Aber so ganz als hohe Amtsinhaber*innen oder sogar Würdenträger*innen mit großem Ansehen kann ich uns damit nicht sehen. Dafür sind wir viel zu menschlich, begehen zu viele menschliche Fehler, haben zu viele menschliche Schwächen und tun genauso schlimme Dinge, wie Menschen in der katholischen Kirche. Da gibt es nicht wirklich Unterschiede, was die Masse oder die Größe der Sünden angeht. Auch in der evangelischen Kirche gibt es Missbrauch. Auch in der evangelischen Kirche wird gelogen, manipuliert, erpresst und unter Druck gesetzt. Von Priesterinnen und Priestern. Von uns.

Ja, das Ansehen der Priesterinnen und Priester hat stark gelitten in der heutigen Zeit. Zur Zeit Jesu war das vielleicht noch ein bisschen anders. Ein Oberster Priester (oder Hohepriester, wie er sonst noch genannt wird) war jemand. Einem Obersten Priester brachte man Respekt entgegen. Ein Oberster Priester wusste nämlich ganz viel über Gott und Glaubenslehren. Ein Oberster Priester hatte die Aufsicht über alles, was den Tempel, den Gottesdienst und den Dienst der Priester betraf. Ein Oberster Priesterhatte auch oberste politische Autorität unter den Juden. Ein Oberster Priester war aber auch der einzige, der beim Versöhnungsfest (Jom Kippur) das Allerheiligste im Tempel betreten durfte, um - und jetzt wird es interessant - stellvertretend für das ganz Volk die Vergebung Gottes zu empfangen. Ein Oberster Priester empfing für das ganze Volk die Vergebung.
Ein Oberster Priester war also ein sehr wichtiger Mann mit großer Würde. Aber auch ein Oberster Priester war natürlich nicht perfekt. Auch ein Oberster Priester war „nur“ ein Mensch.
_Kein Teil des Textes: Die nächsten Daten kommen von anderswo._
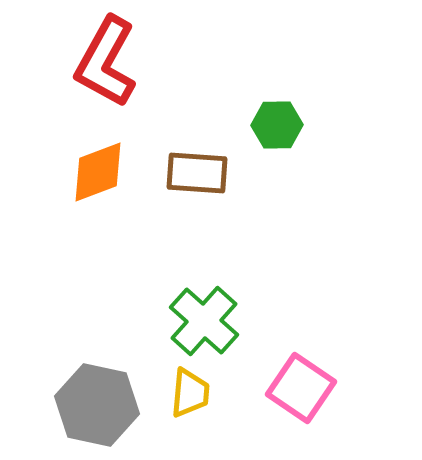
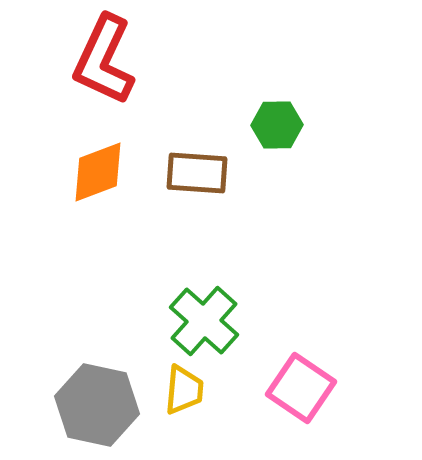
red L-shape: moved 2 px left, 2 px up; rotated 4 degrees counterclockwise
yellow trapezoid: moved 6 px left, 3 px up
Aber wenn die Menschen damals einen Obersten Priester vor Augen hatten, dann hatten sie eine gute Vorstellung davon, welche Eigenschaften Jesus hatte, wenn er mit einem solchen Obersten Priester verglichen wurde. Jesus war allerdings noch besser als ein Oberster Priester. Er hatte noch mehr Würde; er war noch effektiver, wenn es um Vergebung ging; er wusste noch mehr über Gott; er war in noch besserem Kontakt zu Gott. Und: Jesus hatte keine menschlichen Fehler. Er war ohne Sünde. Jesus war der perfekte Oberste Priester, also jemand ganz tolles. Wenn die Menschen das hörten, war klar, dass sie sich zu ihm bekannten. Sie konnten gar nicht anders.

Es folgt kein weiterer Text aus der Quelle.